- Born: July 26, 1926 Okinawa, Japan
- Died: March 24, 2002 (aged 75) Okinawa, Japan
- Style: Kenpō, Okinawan kobudō
- Teachers: Koho Kuba, Mitsuo Kakazu, Kenko Nakaima, Shimpo Matayoshi, Seiki Toma, Nakamura Shigeru
- Rank: 10th degree red belt in Okinawan Kenpō Karate

= Seikichi Odo =

Okinawan karateka

Seikichi Odo (July 26, 1926, in Okinawa – March 24, 2002), whose name means "world walker" in Japanese, was a karateka. He combined kobudō and karate techniques to found the Ryūkyū Hon Kenpo Kobujutsu Federation.

==Education==
Of pechin descent, he was small in stature and introverted as a youth. At age 9 Odo began his martial arts training in judo. At age 13 Odo met Koho Kuba of Kawasaki, Okinawa. Kuba taught Odo the art of Okinawa-te. At the age of 20, Odo began to study Okinawan kobudō. He studied weapons arts diligently to ensure the preservation of the old ways. Odo's kobudō instructors included many of the leading practitioners of Okinawa, such as Mitsuo Kakazu, Kenko Nakaima, Shinpo Matayoshi and Seiki Toma. At 23 Odo began to study karate under Shigeru Nakamura.
Odo studied both kobudō (with Mitsuo Kakazu) as well as karate and kobudō with Seiki Toma, who was a student of Zenpo Shimabukuro who was taught by Chōtoku Kyan (1870–1945). Odo considered Nakamura as his primary instructor as well as mentor.

==Shigeru Nakamura==
Nakamura was born on January 20, 1894. His karate training started whilst in attendance of Icchu Middle School in Shuri. It was here that both Kanryo Higashionna (1845–1915) and Chomo Hanashiro (1869–1945) were the karate instructors. Itosu Ankō (1830–1915) as well as Kentsu Yabu (1863–1937) also made visits to the school. After middle school, Nakamura returned to Nago city where he trained under Shinkichi Kuniyoshi. In 1953, Nakamura opened his own dojo in Nago city and called his form of karate "Okinawa kenpo".

Seikichi Odo took over teaching in the dojo as Nakamura aged. Odo asked Nakamura if he would allow incorporating kobudō with karate teachings. Nakamura was hesitant to allow this, but in the end did. Odo incorporated Kobudo in the mid-1970s. In July 1983, Odo restructured the Okinawa Kenpo Karate-Kobudō Association, renaming it the Okinawa Kenpo Karate Kobudō Federation. In 1998 to ease derisiveness, Odo changed the federation name to the Ryūkyū Hon Kenpo Kobujutsu Federation. Odo's Ryūkyū Hon Kenpo Kobujutsu Federation teaches a total of 50 kata; 20 open hand forms and 30 weapons kata.

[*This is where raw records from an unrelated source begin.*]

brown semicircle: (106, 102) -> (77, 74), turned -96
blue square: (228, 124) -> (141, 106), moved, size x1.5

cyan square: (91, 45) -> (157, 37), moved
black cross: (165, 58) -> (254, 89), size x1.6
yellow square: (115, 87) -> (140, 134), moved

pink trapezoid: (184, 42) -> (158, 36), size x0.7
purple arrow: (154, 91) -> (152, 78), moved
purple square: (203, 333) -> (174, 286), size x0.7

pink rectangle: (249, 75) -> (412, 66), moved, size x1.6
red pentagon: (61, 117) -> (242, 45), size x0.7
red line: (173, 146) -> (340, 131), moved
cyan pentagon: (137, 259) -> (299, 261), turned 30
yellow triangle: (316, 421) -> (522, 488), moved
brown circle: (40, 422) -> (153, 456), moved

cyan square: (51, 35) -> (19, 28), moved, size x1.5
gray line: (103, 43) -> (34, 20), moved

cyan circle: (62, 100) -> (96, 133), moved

As Odo said, "You keep, keep my kata straight".

==Bogu Kumite==
Bogu Kumite (防具組手) is a form of armored training used in some Okinawan kempo styles of karate. The origin of this unique training approach is credited to Shigeru Nakamura. Shorin-ryu, Chito-ryu, Isshin-ryu, Shorinji-ryu and Nippon Kempo also employ this training method.

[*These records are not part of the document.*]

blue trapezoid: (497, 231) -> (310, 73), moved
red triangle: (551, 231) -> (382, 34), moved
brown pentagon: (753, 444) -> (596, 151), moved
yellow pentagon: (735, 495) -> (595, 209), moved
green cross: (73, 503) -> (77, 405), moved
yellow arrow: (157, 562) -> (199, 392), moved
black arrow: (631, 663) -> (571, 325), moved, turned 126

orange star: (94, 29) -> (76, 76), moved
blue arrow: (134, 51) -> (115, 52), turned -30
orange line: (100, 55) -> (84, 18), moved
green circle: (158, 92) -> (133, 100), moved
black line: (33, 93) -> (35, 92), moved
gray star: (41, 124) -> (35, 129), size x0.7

Bogu Kumite is a rough, full contact training method in which the participants are discouraged from using feints and jabs and are expected to throw full-power blows. Rules vary between practitioners, but a generally accepted norm is to only count strikes that would incapacitate the opponent, had they not been wearing the gear. Hits must land on the gear and on the steel cage of the mask.

==Equipment==
Bogu gear is made of pieces analogous to those of kendo bōgu.

Men- steel cage mask (or heavy clear plastic) that covers the anterior and lateral head, with an opening in back. It extends to the neck to provide a degree of control during heavy impacts. Kumite men usually have shorter neck pieces since they do not usually need to stop the heavy blows to the clavicle as with kendo armor.

Kote- padded gloves, often of the Kempo variety with finger articulations.

Do- semi-rigid chest protector made with several padded plates of various materials such as heavy plastic or light metals sewn into it.

Participants also usually wear a groin protector, elbow pads and shin protectors as with other karate training methods.